From what I understand those coilovers and BC are all sourced from the same manufacturer with some differences. Most use BC. They all require the strut mount bushing/bearings. FWIW the stock system is a coilover as it means coil over the strut . The difference is adjustable height and ride. If you do traditional get new bump stops too. 

A couple of things to consider. Do you want it "slammed" and not worry about ride or tire wear? Some do and drop the car a lot for looks. The front travel is something like 2 1/2"- 2 3/4". Dropping it a lot leaves little room for travel and you can bottom out. Also drops more than 20mm (3/4") require adjustable camber strut mounts or you'll get bad tire footprint and wear. The other is handling. Lower center of gravity gives better handing but you have to balance that against what I said above plus having compliance for uneven/bumpy roads. A lot of people think that the firmer the ride regardless of quality gives better performance on the street. That's not true as you need compliance to keep the tires on the ground. Even race cars on glass-like surfaces need some compliance in suspension for best traction. On the street you need it even more.

The "master kits" are lacking two of the most necessary and fundamental bushings. The strut mounts (w/bearings and bump stops) as mentioned and especially the front radius rod bushings which are a must.

If you are having problems with the rear it is more than likely the inner and outer control arm bushings as well as the springs. You need to drop the sub-frame one side at a time to do those as you replace the subframe bushings. The subframes should use a new one-time bolt as well.

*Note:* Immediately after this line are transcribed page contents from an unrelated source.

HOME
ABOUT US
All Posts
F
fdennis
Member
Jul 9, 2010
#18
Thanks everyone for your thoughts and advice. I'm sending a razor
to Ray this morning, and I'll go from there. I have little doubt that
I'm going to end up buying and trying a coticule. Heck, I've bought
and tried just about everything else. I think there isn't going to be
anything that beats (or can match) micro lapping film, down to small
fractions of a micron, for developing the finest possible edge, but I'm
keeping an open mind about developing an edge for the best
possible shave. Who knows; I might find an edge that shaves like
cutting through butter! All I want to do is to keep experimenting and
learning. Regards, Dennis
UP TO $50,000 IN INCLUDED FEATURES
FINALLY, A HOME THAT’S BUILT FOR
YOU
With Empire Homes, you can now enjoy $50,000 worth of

FWIW I use Lovells 20mm drop springs all around with Koni adjustable dampers, Hotchkiss sways and all bushings with a Harrop cover. You can spend a fortune on suspension.


----------



## nbanwart (Jul 1, 2014)

I appreciate the post man.

As far as ride goes I would like a good all around nice ride but if I have to i'd sacrifice comfort for performance. Since this is my daily driver and i'm a broke busy college kid i'm thinking about just buying the bare minimal things to get the car on the road again until I have time to do a complete overhaul. The most affordable/budget springs I can find that I can get here asap are the Tein -1.2",-.9" lowering springs. Are those close enough to the 3/4" drop that I could get by for a bit? Could I slap those in there, put new control arm and subframe bushings in and call it a day and then do the rest of the bushings/dampers in a few weeks? I'm going to be running 235/40/18 tires.


----------



## svede1212 (Nov 1, 2005)

That's way too much drop unless you want to be buying tires all the time not to mention a slamming ride, 20mm (3/4") is the limit. 

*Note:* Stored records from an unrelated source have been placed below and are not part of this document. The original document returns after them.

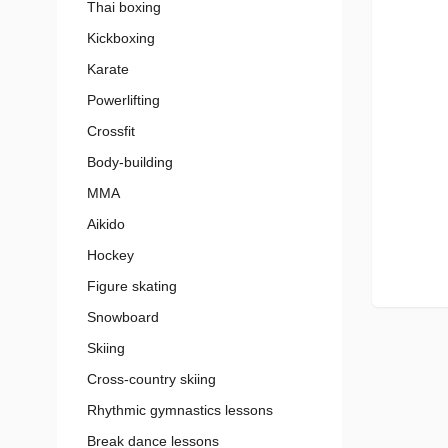
Thai boxing
Kickboxing
Karate
Powerlifting
Crossfit
Body-building
MMA
Aikido
Hockey
Figure skating
Snowboard
Skiing
Cross-country skiing
Rhythmic gymnastics lessons
Break dance lessons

If I was going on a tight budget and wanted to break it up I'd get Mazda MPV air bags ($80) for the back along with the subframe and control arm bushings and in the front the front radius rod bushings for step one. Rear KYB shocks ($100) would be nice too if you can swing it. Alternate is if you have another ~$140 skip the bags and get Lovells 20mm drop springs (350mm).

For step two in the front get KYB struts ($200), Lovells 20mm drop springs (340mm $229), strut bushings, bearings and bump stops. You should notice a considerable difference.

BTW if you take a look at Tein spring pictures they look like a spring for a ball point pen. Lovells are quality heavy duty springs.


----------



## Steamwalker (Mar 9, 2012)

Lovells and KYB Excel-Gs are a good budget combo.


----------